*** Block opens ***
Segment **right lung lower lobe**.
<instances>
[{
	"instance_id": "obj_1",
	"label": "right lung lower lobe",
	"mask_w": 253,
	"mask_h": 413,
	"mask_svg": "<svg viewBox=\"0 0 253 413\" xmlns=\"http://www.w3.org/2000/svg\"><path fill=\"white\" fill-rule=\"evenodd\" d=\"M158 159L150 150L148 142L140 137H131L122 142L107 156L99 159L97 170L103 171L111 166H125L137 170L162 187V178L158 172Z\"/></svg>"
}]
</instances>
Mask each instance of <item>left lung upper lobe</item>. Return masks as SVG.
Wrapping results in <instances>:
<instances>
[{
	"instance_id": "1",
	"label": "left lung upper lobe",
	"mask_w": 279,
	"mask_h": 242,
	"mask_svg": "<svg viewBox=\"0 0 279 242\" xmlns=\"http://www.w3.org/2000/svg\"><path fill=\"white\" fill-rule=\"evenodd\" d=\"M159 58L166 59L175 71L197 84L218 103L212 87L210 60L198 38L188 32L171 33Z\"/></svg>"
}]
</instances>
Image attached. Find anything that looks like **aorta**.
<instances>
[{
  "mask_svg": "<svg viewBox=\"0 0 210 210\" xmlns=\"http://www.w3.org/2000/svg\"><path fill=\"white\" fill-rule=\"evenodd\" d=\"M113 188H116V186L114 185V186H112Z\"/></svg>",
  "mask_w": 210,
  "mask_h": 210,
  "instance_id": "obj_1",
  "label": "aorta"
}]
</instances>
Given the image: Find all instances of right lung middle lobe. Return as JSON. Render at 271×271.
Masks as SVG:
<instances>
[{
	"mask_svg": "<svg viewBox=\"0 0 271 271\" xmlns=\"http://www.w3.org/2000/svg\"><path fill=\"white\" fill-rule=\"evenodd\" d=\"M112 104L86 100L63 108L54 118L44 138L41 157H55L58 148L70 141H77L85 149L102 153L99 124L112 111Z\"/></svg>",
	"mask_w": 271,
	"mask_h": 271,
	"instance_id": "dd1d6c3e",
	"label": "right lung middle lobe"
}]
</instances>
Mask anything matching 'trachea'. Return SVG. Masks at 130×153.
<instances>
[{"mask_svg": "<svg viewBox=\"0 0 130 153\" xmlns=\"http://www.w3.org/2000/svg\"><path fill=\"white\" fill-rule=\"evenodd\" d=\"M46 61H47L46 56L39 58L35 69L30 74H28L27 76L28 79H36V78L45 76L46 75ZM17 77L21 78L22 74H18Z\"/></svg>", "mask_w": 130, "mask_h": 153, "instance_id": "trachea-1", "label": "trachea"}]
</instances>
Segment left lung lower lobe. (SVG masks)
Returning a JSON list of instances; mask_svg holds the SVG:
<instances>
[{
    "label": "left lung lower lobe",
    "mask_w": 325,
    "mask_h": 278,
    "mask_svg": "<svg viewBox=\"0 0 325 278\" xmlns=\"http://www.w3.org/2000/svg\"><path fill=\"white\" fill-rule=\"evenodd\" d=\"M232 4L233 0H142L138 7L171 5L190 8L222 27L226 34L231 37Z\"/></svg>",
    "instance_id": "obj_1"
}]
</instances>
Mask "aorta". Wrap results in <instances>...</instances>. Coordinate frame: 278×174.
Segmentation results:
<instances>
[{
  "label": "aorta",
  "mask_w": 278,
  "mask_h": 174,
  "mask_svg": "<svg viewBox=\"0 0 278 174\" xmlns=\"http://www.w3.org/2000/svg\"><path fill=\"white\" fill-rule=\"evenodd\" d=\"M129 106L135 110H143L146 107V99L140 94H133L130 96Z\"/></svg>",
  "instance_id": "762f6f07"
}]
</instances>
*** Block closes ***
▶ _About this task_
Please print the full listing shown above, exactly as it appears.

▶ _Written solution_
Segment **right lung lower lobe**.
<instances>
[{
	"instance_id": "obj_1",
	"label": "right lung lower lobe",
	"mask_w": 253,
	"mask_h": 413,
	"mask_svg": "<svg viewBox=\"0 0 253 413\" xmlns=\"http://www.w3.org/2000/svg\"><path fill=\"white\" fill-rule=\"evenodd\" d=\"M158 159L150 150L148 142L140 137H131L122 142L107 156L99 159L97 170L103 171L111 166H125L137 170L162 187V178L158 172Z\"/></svg>"
}]
</instances>
Mask each instance of <item>left lung upper lobe</item>. Return masks as SVG.
Wrapping results in <instances>:
<instances>
[{
	"instance_id": "1",
	"label": "left lung upper lobe",
	"mask_w": 279,
	"mask_h": 242,
	"mask_svg": "<svg viewBox=\"0 0 279 242\" xmlns=\"http://www.w3.org/2000/svg\"><path fill=\"white\" fill-rule=\"evenodd\" d=\"M159 58L166 59L175 71L197 84L218 103L212 87L210 60L198 38L188 32L171 33Z\"/></svg>"
}]
</instances>
Image attached. Find anything that looks like **aorta**.
<instances>
[{
  "mask_svg": "<svg viewBox=\"0 0 210 210\" xmlns=\"http://www.w3.org/2000/svg\"><path fill=\"white\" fill-rule=\"evenodd\" d=\"M113 188H116V186L114 185V186H112Z\"/></svg>",
  "mask_w": 210,
  "mask_h": 210,
  "instance_id": "obj_1",
  "label": "aorta"
}]
</instances>
Given the image: Find all instances of right lung middle lobe. Return as JSON. Render at 271×271.
Masks as SVG:
<instances>
[{
	"mask_svg": "<svg viewBox=\"0 0 271 271\" xmlns=\"http://www.w3.org/2000/svg\"><path fill=\"white\" fill-rule=\"evenodd\" d=\"M112 104L86 100L63 108L54 118L44 138L41 157H55L58 148L70 141H77L85 149L102 153L99 124L112 111Z\"/></svg>",
	"mask_w": 271,
	"mask_h": 271,
	"instance_id": "dd1d6c3e",
	"label": "right lung middle lobe"
}]
</instances>
Mask anything matching 'trachea'. Return SVG. Masks at 130×153.
<instances>
[{"mask_svg": "<svg viewBox=\"0 0 130 153\" xmlns=\"http://www.w3.org/2000/svg\"><path fill=\"white\" fill-rule=\"evenodd\" d=\"M46 61H47L46 56L39 58L35 69L30 74H28L27 76L28 79H36V78L45 76L46 75ZM17 77L21 78L22 74H18Z\"/></svg>", "mask_w": 130, "mask_h": 153, "instance_id": "trachea-1", "label": "trachea"}]
</instances>
Segment left lung lower lobe. (SVG masks)
Returning a JSON list of instances; mask_svg holds the SVG:
<instances>
[{
    "label": "left lung lower lobe",
    "mask_w": 325,
    "mask_h": 278,
    "mask_svg": "<svg viewBox=\"0 0 325 278\" xmlns=\"http://www.w3.org/2000/svg\"><path fill=\"white\" fill-rule=\"evenodd\" d=\"M232 4L233 0H142L138 7L171 5L190 8L222 27L226 34L231 37Z\"/></svg>",
    "instance_id": "obj_1"
}]
</instances>
Mask "aorta". Wrap results in <instances>...</instances>. Coordinate frame: 278×174.
Segmentation results:
<instances>
[{
  "label": "aorta",
  "mask_w": 278,
  "mask_h": 174,
  "mask_svg": "<svg viewBox=\"0 0 278 174\" xmlns=\"http://www.w3.org/2000/svg\"><path fill=\"white\" fill-rule=\"evenodd\" d=\"M129 106L135 110H143L146 107V99L140 94H133L130 96Z\"/></svg>",
  "instance_id": "762f6f07"
}]
</instances>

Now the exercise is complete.